Since the early 1980s, capital markets across industrialised countries have undergone massive deregulation. At the same time, business cycle volatility in the United States and other advanced economies has seemed to decline (a phenomenon labelled the ‘Great Moderation’) although this moderation came to a sudden end (or was temporarily paused) at the onset of the recent crisis. With two such major developments occurring simultaneously, it seems natural to search for a causal link between them.
Indeed, a number of recent studies have argued that credit market liberalisation was a key contributor to the Great Moderation. According to this argument, financial liberalisation has allowed households and firms to access credit markets in all states of the economy, and hence to smooth their consumption and investment activity over time and across the business cycle. It has also been suggested that financial development leads to less negative skewness in output fluctuations over the business cycle.

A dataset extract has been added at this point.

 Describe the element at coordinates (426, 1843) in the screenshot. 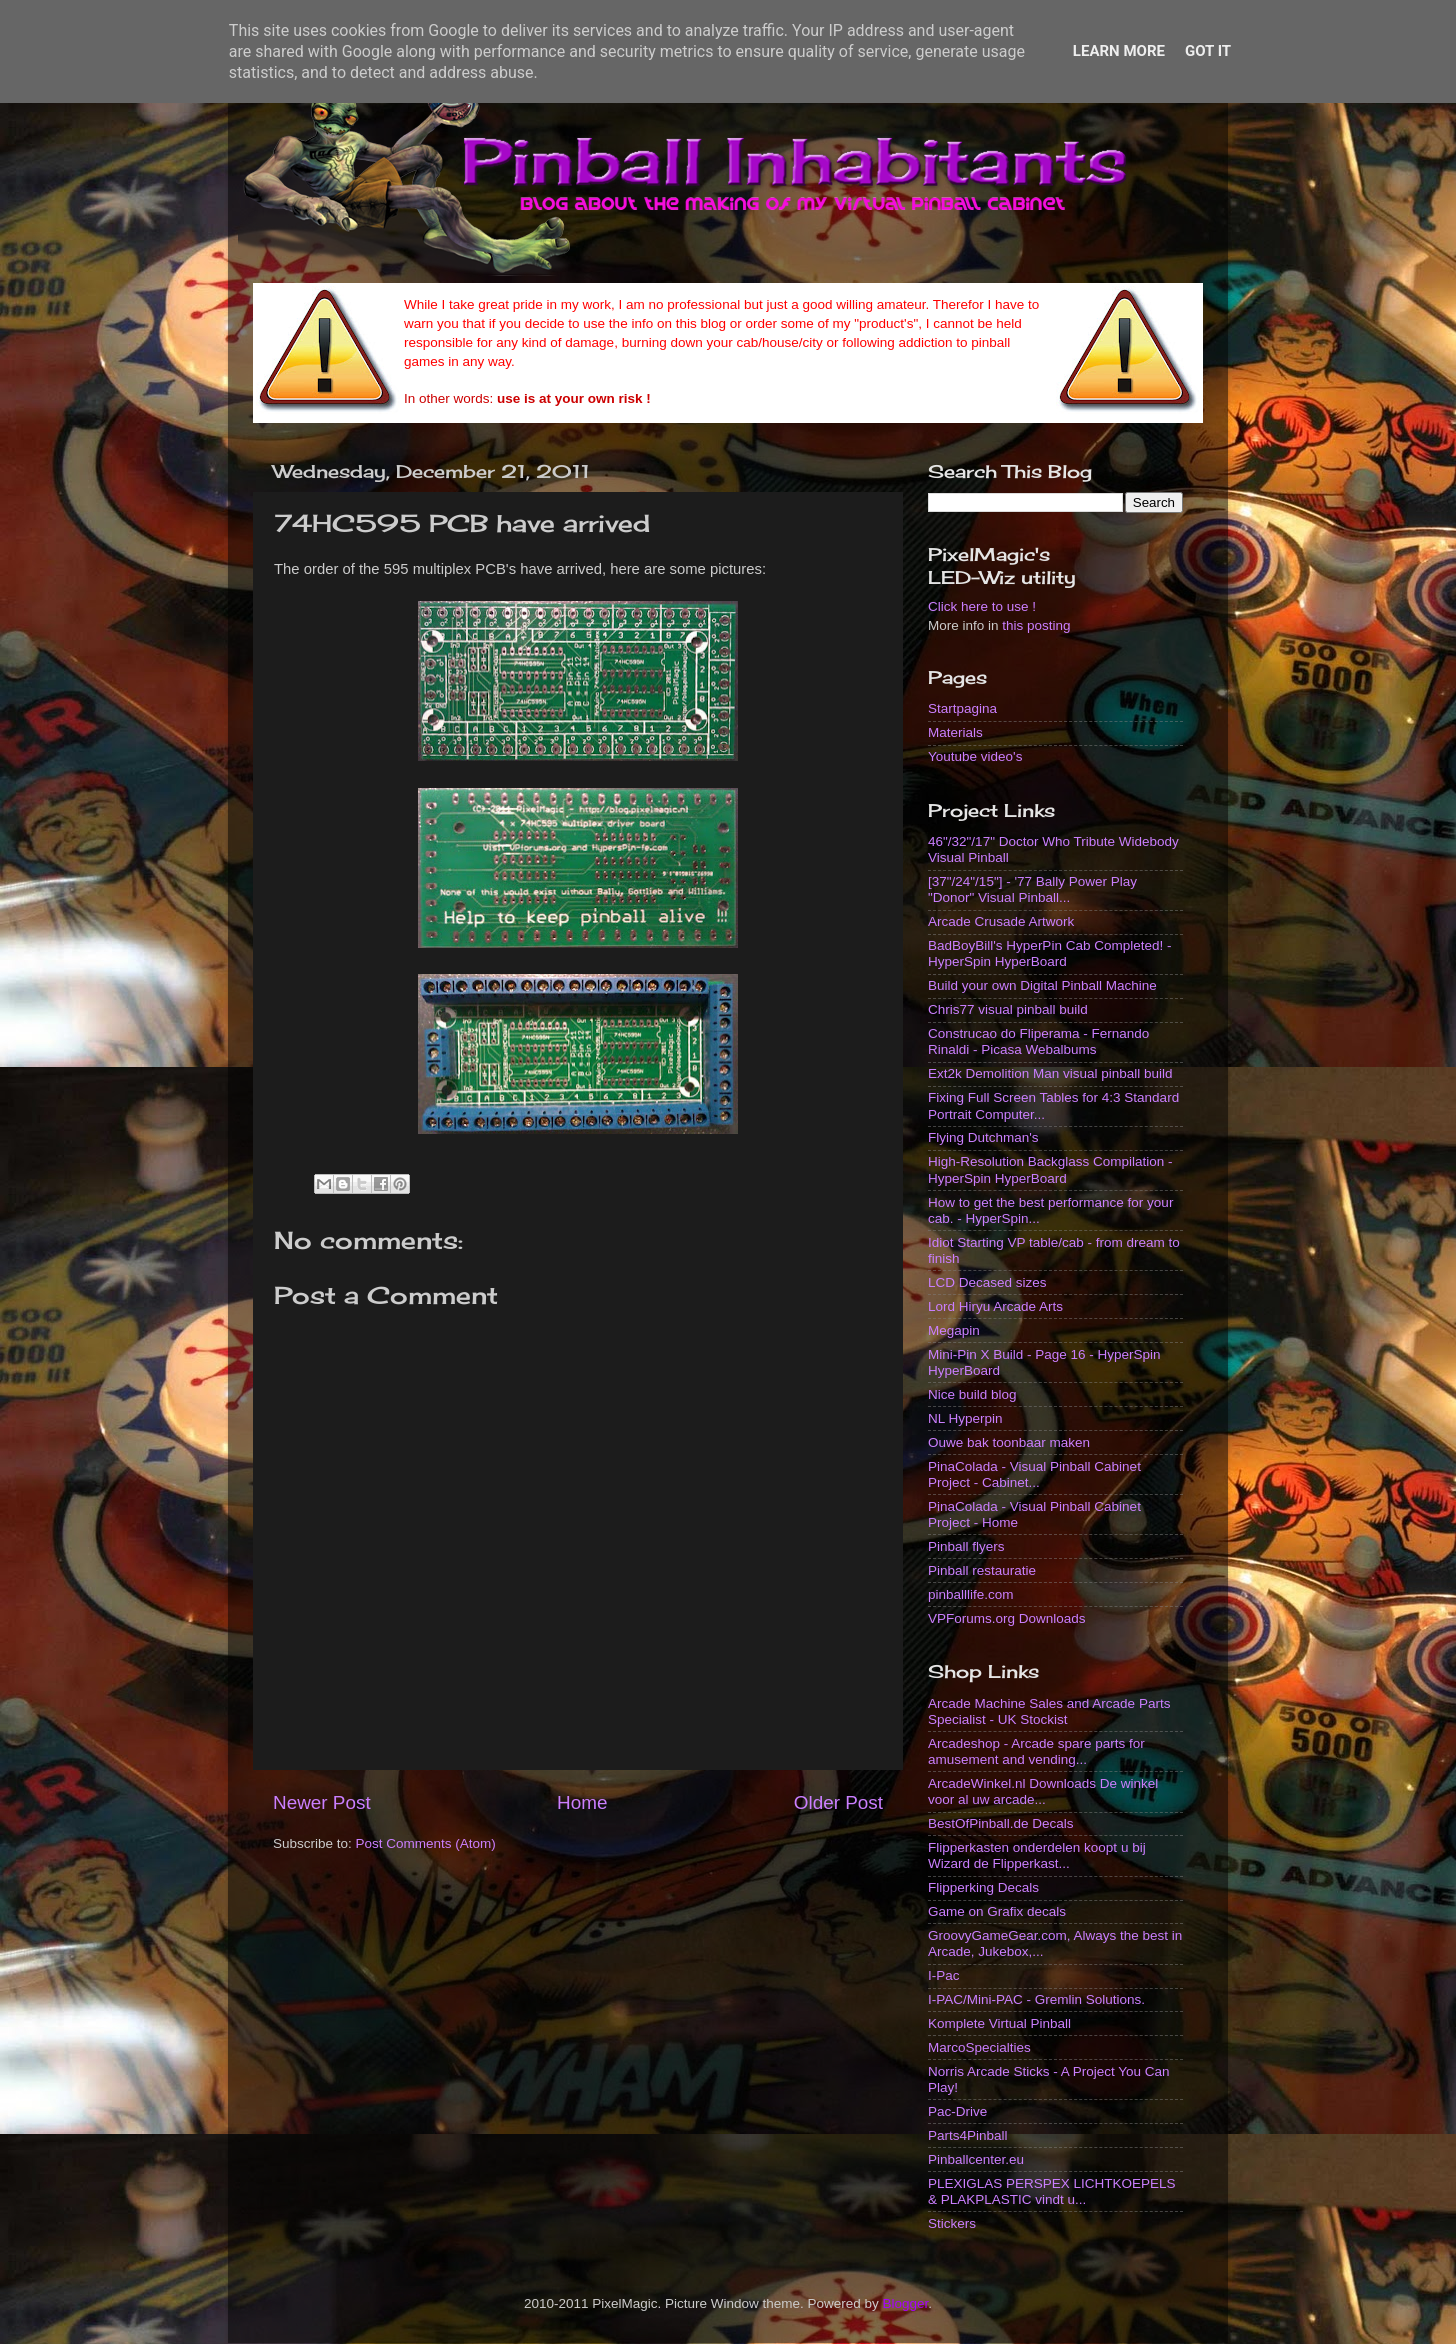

Our research examines these claims in the framework of a widely used type of general equilibrium model of the macroeconomy. In the model, households and firms are subject to credit constraints that may sometimes become non-binding. We then evaluate the effects of credit market liberalisation as measured by an increase in the loan-to-value (LTV) ratios faced by households and firms.
Our findings cast serious doubts on the financial liberalisation story of the Great Moderation. Specifically, we show that in our model, financial liberalisation leads to higher macroeconomic volatility, stronger co-movement between aggregate debt and output and more negative skewness in output at business cycle frequencies.
In brief, the first two findings are the result of a stronger amplification of shocks to the economy when LTV ratios are high, while the latter result is a reflection of the non-linear analysis we have carried out. In contrast to most existing studies, we allow for ‘occasionally non-binding’ credit constraints. This phenomenon, which is more likely to occur for high LTV ratios (a more liberalised credit market, in our terminology), contributes in itself to less macroeconomic volatility. But even as this phenomenon gives rise to an inverted U-shaped relationship between credit market liberalisation and volatility, macroeconomic volatility under high LTV ratios is substantially higher than under low to medium ratios. Overall, our findings are at odds with the claims of financial liberalisation as an impetus to the Great Moderation.
Our study adds to the understanding of the linkages between financial markets and the macroeconomy, which have been at the centre of economists’ attention in recent years. Over the last 30 years, financial liberalisation has brought very significant changes to the credit markets in which households and firms operate. Yet the macroeconomic effects of these changes still need to be accounted for. For example, we demonstrate that while financial liberalisation leads to larger economic fluctuations, it also gives rise to a higher level of output: this points to an interesting trade-off that we intend to investigate in future work.